Experiment 1 behaviour and modelling results.
(A) Each coloured line represents one single subject data with the colour reflecting the value in pain-free condition (VAS=0). The dashed black line’s slope and intercepts are fixed effect estimates from a linear mixed model. The slope’s estimate shows an inverse relationship between pain choice probability and VAS rating, β = −0.0263, 95%CI[−0.0383, 0.0144], t(21.27) = −4.40, p < .001. (B) As described in (A), the dashed line’s slope is the fixed effect’s estimate of choice distance bias, and it shows a positive relationship between the choice distance bias and VAS ratings, β = 0.0113, 95%CI[0.00294, 0.0197], t(29.36) = 2.68, p = .012. (C) The negative phasic pain coefficients (M = −0.592, SD = 0.261) showed the model captured the aversiveness of phasic pain stimuli in this free-operant decision-making task, t(23) = −10.89, p < .001. (D) The moving effort coefficient C_m was separated into a horizontal component (M = −0.115, SD = 0.0967) and a vertical component (M = −0.370, SD = 0.217). The fitted coefficients showed lower effort cost to move horizontally than vertically, t(23) = 6.72, p < .001. (E) VAS ratings at different electric shock intensities. (F) Phasic pain utility values as a function of electric shock intensity. Each coloured line represents one subject’s fitted curve. Black line is the average over all subjects. (G) Linear regression showed significant correlation between VAS pain ratings and model estimated phasic pain values, R² = 0.146, F (1, 118) = 20.13, p < .001.

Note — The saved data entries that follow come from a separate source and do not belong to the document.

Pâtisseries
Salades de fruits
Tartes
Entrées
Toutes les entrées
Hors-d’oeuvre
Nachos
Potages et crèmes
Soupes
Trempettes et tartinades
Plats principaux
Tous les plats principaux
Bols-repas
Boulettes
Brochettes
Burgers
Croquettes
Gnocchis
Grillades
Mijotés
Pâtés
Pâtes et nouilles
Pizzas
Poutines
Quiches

Skin conductance changes and their correlation with decision values derived from the model.
(A) Evoked SCR for fixation and fruit pick-up events. Compared to seeing the visual cues, shock stimuli induced a greater SCR when the shock intensities were high. Shaded area is the 95% confidence interval. (B) Both decision values and subjective ratings showed a similar level of correlation with the coefficients of fixation-evoked SCR. For decision values: R² = 0.040, F (1, 155) = 6.38, p = .013; and for subjective pain ratings: R² = 0.040, F (1, 155) = 6.44, p = .012. (C) In contrast, subjective pain ratings showed a significant correlation with the coefficients of shock-evoked SCR, R² = 0.080, F (1, 170) = 14.86, p < .001, whereas the correlation for decision values was weak, R² = 0.006, F (1, 170) = 0.97, p = .325.

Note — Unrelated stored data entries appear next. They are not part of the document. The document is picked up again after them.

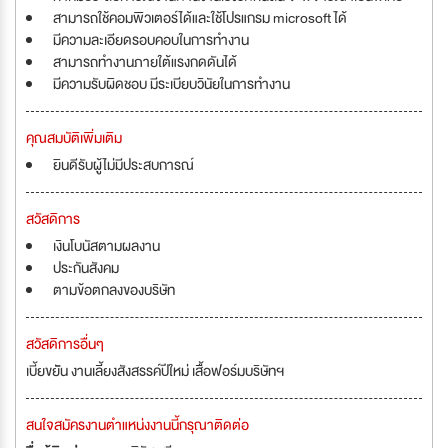
สามารถใช้คอมพิวเตอร์ได้และใช้โปรแกรม microsoft ได้
มีความละเอียดรอบคอบในการทำงาน
สามารถทำงานภายใต้แรงกดดันได้
มีความรับผิดชอบ มีระเบียบวินัยในการทำงาน
คุณสมบัติเพิ่มเติม
ยินดีรับผู้ไม่มีประสบการณ์
สวัสดิการ
เงินโบนัสตามผลงาน
ประกันสังคม
ตามข้อตกลงของบริษัท
สวัสดิการอื่นๆ
เบี้ยขยััน งานเลี้ยงสังสรรค์ปีใหม่ เสื้อฟอร์มบริษัทฯ
สนใจสมัครงานตำแหน่งงานนี้กรุณาติดต่อ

Effects of tonic pain on phasic pain ratings and aversive choice probabilities.
(A, B), Two-way repeated measures ANOVA showed no statistically significant difference in subject’s ratings of phasic pain intensity as a result of tonic pain in low (A) or high (B) phasic pain conditions, F(1,30)=2.01, p=.167, nor was there a significant interaction effect between tonic pain and phasic pain, F(1, 30)=0.87, p=.357. (C, D), Similar linear mixed model fitting results for aversive choice probability. No tonic pain condition: β = −0.0286, 95%CI = [−0.0372, −0.0198], p < .001, intercept = 0.473. Tonic pain condition: β = −0.0280, 95%CI = [−0.0349, − 0.0209], p < .001, intercept = 0.472. (E), Aversive choice probability averaged over phasic pain conditions. Two-way repeated measures ANOVA showed significant effect for phasic pain (including no pain condition), F (2, 60) = 36.872, p < .001, but no effect for tonic pain, F (1, 30) = 0.00, p = .998. The interaction effect between tonic and phasic pain was also not significant F (2, 60) = 0.07, p = .930.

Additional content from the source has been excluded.